Я проигнорировал его и продолжил:

– Конечно купишь, и прямо сейчас!

Я проталкивался сквозь толпу, оглядываясь в поисках хоть одного знакомого лица, но без толку. В руках у меня была бутылка «Брунелло» – пришлось покупать новую после того, как придурок Сет пустил первую на свою сангрию. Я проходил мимо людей – они громко болтали, держа в руках бокалы с шампанским. Никого из них я прежде не видел. Гостиная была забита до отказа; потея в пиджаке, купленном в «Заре» в надежде, что никто этого не заметит, я подошел к столу, заставленному подносами с канапе, поставил на него бутылку и попросил у официанта стакан воды. Он пробормотал что‐то вроде: «Пойду поищу», – судя по всему, в доме Вивианы шампанское найти было куда проще, чем воду. Я закатил глаза. Ко мне подошел какой‐то невысокий коренастый парень с умными глазами, темными волосами и запущенной бородой.

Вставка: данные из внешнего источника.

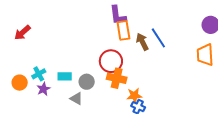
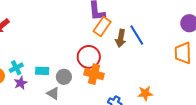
orange rectangle: (123, 30) -> (102, 26), turned 42
brown arrow: (142, 42) -> (121, 38), turned -144
orange star: (134, 96) -> (145, 93), moved

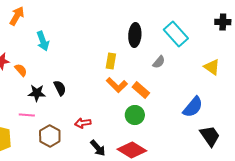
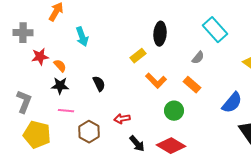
black ellipse: (135, 35) -> (160, 34), moved
yellow rectangle: (111, 61) -> (138, 56), moved, turned 42
orange rectangle: (141, 90) -> (192, 85), moved
black star: (37, 93) -> (60, 86), moved

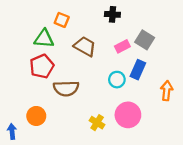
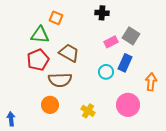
brown trapezoid: (85, 46) -> (69, 53), moved
pink circle: (128, 115) -> (128, 105), moved
orange circle: (36, 116) -> (50, 105), moved

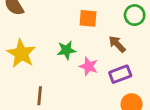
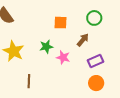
brown arrow: (117, 44) -> (83, 40), turned 88
purple rectangle: (120, 74) -> (95, 61), moved

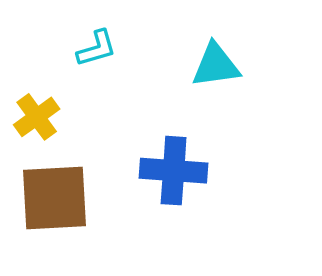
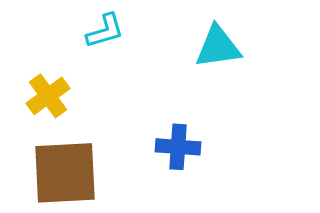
blue cross: (174, 171) -> (178, 147), size x0.7

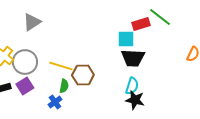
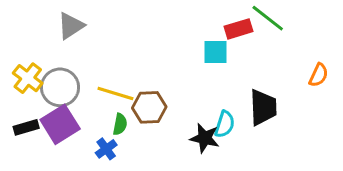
black trapezoid: (133, 58) -> (263, 107), moved, turned -95
purple square: (25, 86) -> (60, 124), size x1.4
black star: (135, 100) -> (205, 138), moved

– Ты Эзра? – спросил он, пытаясь перекричать шум.

Я поглядел на него: одет он был скромно, но выглядел очень уверенно.

– Да. А ты кто?

– Патрик. Приятно познакомиться, – он протянул мне руку, и я крепко пожал ее. Парень казался одним из немногих приятных людей на вечеринке. У него был сильный акцент, но какой именно, я не понимал.

– Я пару раз работал с Трейвоном, он о тебе говорил.

– С Трейвоном?

– Ага, с ним. Ты не обращай на него внимания. Со мной он тоже ведет себя как козел. Сказал мне, что работает с каким‐то низкорослым чернявым уродом, и ты оказался первым, кого я встретил в этом хаосе. Смешно, правда? Но вообще‐то он не прав. Ты совсем не урод.

– Да уж, Трейвон – сама любезность, – ответил я с сарказмом. Я даже не попытался улыбнуться комплименту – не понимал, какова его цель.

– Кем работаешь? – поинтересовался я.

– Стилист по прическам. По мне что, не видно? Хорошего парикмахера всегда можно узнать по гнезду на голове, – усмехнулся он. – А ты, я слышал, собираешься публиковаться в «Нейтив». Неплохо.

Он рассказал, что несколько лет назад переехал в Нью-Йорк из какого‐то городишки под Варшавой и пошел на курсы парикмахеров. Закончив их, начал работать и с тех пор так ни разу и не ездил к родителям в Польшу. Не из экономии – зарабатывает‐то он прилично. Но он – гей, и в Польше он чувствовал себя изгоем. Варшава живой современный город, а вот о польской провинции так не скажешь, пояснил Патрик.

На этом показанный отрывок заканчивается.